I remember getting up super-early in the morning on the day William and Kate got married. I am anything but a royalist, but I had a bad attack of what I later learned were gallstones, and I was up anyway writhing in pain so I figured I'd check it out. To hear the way people talk about the royal family, and the two kids born since and how they'll "inherit the throne" once Liza checks out (I guess Chuck isn't in line for it anymore? I didn't get the memo on that one), I feel like shouting "constitutional monarchy" at the top of my lungs. I could be wrong, but I'm pretty sure that the Windsors are figureheads at this point. That is, they don't do anything but look pretty for the cameras and tourists. You know, Kardashians.

Maybe it's not so hard to understand why people are obsessed with them, then.

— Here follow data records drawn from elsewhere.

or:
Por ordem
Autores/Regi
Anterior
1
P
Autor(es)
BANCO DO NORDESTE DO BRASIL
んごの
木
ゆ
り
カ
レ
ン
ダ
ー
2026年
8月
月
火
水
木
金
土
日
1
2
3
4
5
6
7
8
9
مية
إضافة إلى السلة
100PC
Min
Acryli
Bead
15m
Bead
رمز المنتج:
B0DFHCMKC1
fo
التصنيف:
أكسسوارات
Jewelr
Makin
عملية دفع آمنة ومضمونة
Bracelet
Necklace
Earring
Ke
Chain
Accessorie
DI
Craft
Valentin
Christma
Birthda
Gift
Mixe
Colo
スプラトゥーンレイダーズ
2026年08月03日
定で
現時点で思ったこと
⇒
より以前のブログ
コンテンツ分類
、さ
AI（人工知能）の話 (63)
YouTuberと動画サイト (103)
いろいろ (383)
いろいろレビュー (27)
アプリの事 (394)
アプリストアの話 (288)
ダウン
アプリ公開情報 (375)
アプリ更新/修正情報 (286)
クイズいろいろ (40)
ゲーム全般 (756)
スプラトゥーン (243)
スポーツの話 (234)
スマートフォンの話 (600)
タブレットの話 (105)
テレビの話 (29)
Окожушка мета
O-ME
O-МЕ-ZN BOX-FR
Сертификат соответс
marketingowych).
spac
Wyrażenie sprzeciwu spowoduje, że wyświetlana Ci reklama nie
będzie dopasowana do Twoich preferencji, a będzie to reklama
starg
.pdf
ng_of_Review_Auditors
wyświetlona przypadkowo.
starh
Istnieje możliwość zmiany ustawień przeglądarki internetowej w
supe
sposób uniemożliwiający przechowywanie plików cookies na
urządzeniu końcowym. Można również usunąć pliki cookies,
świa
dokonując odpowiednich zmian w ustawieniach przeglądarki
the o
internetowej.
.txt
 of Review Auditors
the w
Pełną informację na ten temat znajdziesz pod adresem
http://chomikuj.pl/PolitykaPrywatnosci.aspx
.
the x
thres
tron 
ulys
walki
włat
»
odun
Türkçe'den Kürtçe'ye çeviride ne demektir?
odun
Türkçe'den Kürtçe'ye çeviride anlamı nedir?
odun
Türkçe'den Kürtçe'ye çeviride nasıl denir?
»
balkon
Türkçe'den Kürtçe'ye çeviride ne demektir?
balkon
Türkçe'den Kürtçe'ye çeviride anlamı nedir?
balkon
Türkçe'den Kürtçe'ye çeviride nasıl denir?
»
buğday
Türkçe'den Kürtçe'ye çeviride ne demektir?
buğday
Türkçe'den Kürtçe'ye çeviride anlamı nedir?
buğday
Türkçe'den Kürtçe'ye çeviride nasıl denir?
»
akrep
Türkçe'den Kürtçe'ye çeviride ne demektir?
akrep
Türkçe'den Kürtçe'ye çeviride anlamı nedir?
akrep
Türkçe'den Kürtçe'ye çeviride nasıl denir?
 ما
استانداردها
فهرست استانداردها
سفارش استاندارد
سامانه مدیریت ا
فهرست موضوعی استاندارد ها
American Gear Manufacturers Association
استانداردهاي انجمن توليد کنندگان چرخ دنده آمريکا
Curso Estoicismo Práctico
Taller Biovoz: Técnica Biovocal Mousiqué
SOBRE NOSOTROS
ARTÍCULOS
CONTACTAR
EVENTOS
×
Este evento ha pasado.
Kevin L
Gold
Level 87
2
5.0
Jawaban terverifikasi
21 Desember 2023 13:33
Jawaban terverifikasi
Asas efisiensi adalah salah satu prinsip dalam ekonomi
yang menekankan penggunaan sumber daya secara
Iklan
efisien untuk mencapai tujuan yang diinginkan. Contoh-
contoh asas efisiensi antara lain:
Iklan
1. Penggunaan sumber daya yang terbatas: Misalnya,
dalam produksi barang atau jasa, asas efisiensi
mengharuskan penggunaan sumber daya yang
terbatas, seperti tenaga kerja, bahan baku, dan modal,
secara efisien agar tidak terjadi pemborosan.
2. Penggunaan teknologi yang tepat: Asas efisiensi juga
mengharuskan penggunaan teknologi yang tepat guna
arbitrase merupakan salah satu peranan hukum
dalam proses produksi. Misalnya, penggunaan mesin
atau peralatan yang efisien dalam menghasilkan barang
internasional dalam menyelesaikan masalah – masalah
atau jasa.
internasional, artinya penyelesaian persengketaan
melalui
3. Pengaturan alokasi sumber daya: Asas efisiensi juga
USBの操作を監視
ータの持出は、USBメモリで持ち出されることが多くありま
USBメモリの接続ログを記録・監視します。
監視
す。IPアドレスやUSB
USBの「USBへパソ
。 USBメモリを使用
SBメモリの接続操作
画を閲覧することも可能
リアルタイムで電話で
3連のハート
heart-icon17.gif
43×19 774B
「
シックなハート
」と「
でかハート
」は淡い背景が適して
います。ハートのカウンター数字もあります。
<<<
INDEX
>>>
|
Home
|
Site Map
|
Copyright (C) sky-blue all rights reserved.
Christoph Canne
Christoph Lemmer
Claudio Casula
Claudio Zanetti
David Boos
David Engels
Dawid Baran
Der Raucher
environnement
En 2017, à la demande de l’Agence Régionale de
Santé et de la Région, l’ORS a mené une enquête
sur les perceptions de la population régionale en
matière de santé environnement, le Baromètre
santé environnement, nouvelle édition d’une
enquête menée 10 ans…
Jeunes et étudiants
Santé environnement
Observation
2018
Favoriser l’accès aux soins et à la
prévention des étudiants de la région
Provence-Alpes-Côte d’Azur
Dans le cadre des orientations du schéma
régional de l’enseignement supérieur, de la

I came to loath the whole enterprise like countless American boys of my time: by reading John Lydon's autobiography Rotten. The once and future Sex Pistol unloads on the whole notion of inherited authority pretty well (my memory is hazy, but he did pen "God Save the Queen" so I feel I'm on good footing without having to refer to the memoir). What's more, about a dozen years later I stumbled across John Gardner's Grendel, which includes a paragraph that explains where royal "authority" gets off telling us mere mortals what to do (hint: it's similar to the whole "built another castle, that sank into the swamp" story from Monty Python and the Holy Grail). When it comes to the royals, there's an awful lot of wish fulfillment on the part of royal-watchers. Call it "crown envy" instead of penis envy, if you will. I don't understand it...unless, of course, I do.

You know how I mentioned the Pistols just now, and punk rock in general? That's my jam, frankly. I would love to travel back in time to around 1976 (when it was all getting started) right up to 1982 or so (Ian Curtis was dead, but punk was now "postpunk" or "New Wave" and just about to become ridiculous thanks to the New Romantics). So perhaps it's not all that weird to me how some people look to other cultures (and other timelines) to feel better about themselves. Growing up in a small town that I was convinced was devoid of culture, I looked at the world outside the confines of my town and wanted to be in that world (I was Ariel in The Little Mermaid, minus the ability to swim or the red hair). Looking at the wider world now, and how incredibly close we seem to be to some sort of apocalypse, I think maybe I was naïve back then. But I can be forgiven for it; I saw something attractive in a culture not my own and wanted to emulate it. It's not a sin (well, not until you start emulating Nazis and put people you don't like in camps, but that could never happen under any president, right?).

I thought, in my younger, more "radicalized" days, that when the Queen did throw off her mortal coil, I'd blast "The Queen Is Dead" at full volume. But the Queen is as much a flesh-and-blood human being as she is a figurehead (albeit a figurehead for a system that I still seem passionately opposed to, even though there's really no reason for me to still carry the punk-rock flag against the royals). In "The King's Speech," we even see her as a little girl, her daddy the guy who has to rally his country in the wake of Hitler's blitzkrieg. It's easy to forget that the figureheads we hate or love, at the end of the day, take a shit like the rest of us. That doesn't make our feelings any less valid, but it should regulate our behavior a little bit. So when Liza doffs her crazy hat one last time and exits stage left, I guess I'll try to take a minute to remember that she's somebody's mother/grandmother/great-grandmother. But after that moment, I still might queue up some Smiths or Sex Pistols. Because I'm human, too.